2.9 KiB
2.9 KiB
title, description, tags
| title | description | tags |
|---|---|---|
| N+1 Query Detection and Fixes | N+1 query solutions | mysql, n-plus-one, orm, query-optimization, performance |
N+1 Query Detection
What Is N+1?
The N+1 pattern occurs when you fetch N parent records, then execute N additional queries (one per parent) to fetch related data.
Example: 1 query for users + N queries for posts.
ORM Fixes (Quick Reference)
- SQLAlchemy 1.x:
session.query(User).options(joinedload(User.posts)) - SQLAlchemy 2.0:
select(User).options(joinedload(User.posts)) - Django:
select_related('fk_field')for FK/O2O,prefetch_related('m2m_field')for M2M/reverse FK - ActiveRecord:
User.includes(:orders) - Prisma:
findMany({ include: { orders: true } }) - Drizzle: use
.leftJoin()instead of loop queries
// Drizzle example: avoid N+1 with a join
const rows = await db
.select()
.from(users)
.leftJoin(posts, eq(users.id, posts.userId));
Detecting in MySQL Production
-- High-frequency simple queries often indicate N+1
-- Requires performance_schema enabled (default in MySQL 5.7+)
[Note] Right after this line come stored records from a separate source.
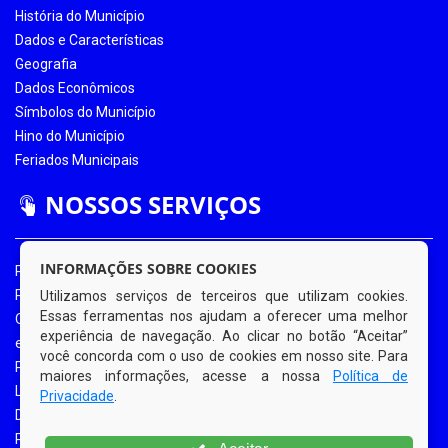
História do Município
Dados e Características
Geografia
Dados Econômicos
Símbolos do Município
Hino do Município
Feriados Municipais
NOSSOS SERVIÇOS
INFORMAÇÕES SOBRE COOKIES
Portal da Transparência
Portal da Transparência COVID-19
Utilizamos serviços de terceiros que utilizam cookies.
Essas ferramentas nos ajudam a oferecer uma melhor
Ouvidoria Eletrônica
experiência de navegação. Ao clicar no botão “Aceitar”
e-SIC
você concorda com o uso de cookies em nosso site. Para
Processos de Licitação
maiores informações, acesse a nossa
Política de
Licitações em Andamento
Privacidade
.
Diário Oficial
Portal do Contribuinte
SELECT digest_text, count_star, avg_timer_wait
FROM performance_schema.events_statements_summary_by_digest
ORDER BY count_star DESC LIMIT 20;
Also check the slow query log sorted by count for frequently repeated simple SELECTs.
Batch Consolidation
Replace sequential queries with WHERE id IN (...).
Practical limits:
- Total statement size is capped by
max_allowed_packet(often 4MB by default). - Very large IN lists increase parsing/planning overhead and can hurt performance.
Strategies:
- Up to ~1000–5000 ids:
IN (...)is usually fine. - Larger: chunk the list (e.g. batches of 500–1000) or use a temporary table and join.
-- Temporary table approach for large batches
CREATE TEMPORARY TABLE temp_user_ids (id BIGINT PRIMARY KEY);
INSERT INTO temp_user_ids VALUES (1), (2), (3);
SELECT p.*
FROM posts p
JOIN temp_user_ids t ON p.user_id = t.id;
Joins vs Separate Queries
- Prefer JOINs when you need related data for most/all parent rows and the result set stays reasonable.
- Prefer separate queries (batched) when JOINs would explode rows (one-to-many) or over-fetch too much data.
Eager Loading Caveats
- Over-fetching: eager loading pulls all related rows unless you filter it.
- Memory: loading large collections can blow up memory.
- Row multiplication: JOIN-based eager loading can create huge result sets; in some ORMs, a "select-in" strategy is safer.
Prepared Statements
Prepared statements reduce repeated parse/optimize overhead for repeated parameterized queries, but they do not eliminate N+1: you still execute N queries. Use batching/eager loading to reduce query count.
Pagination Pitfalls
N+1 often reappears per page. Ensure eager loading or batching is applied to the paginated query, not inside the per-row loop.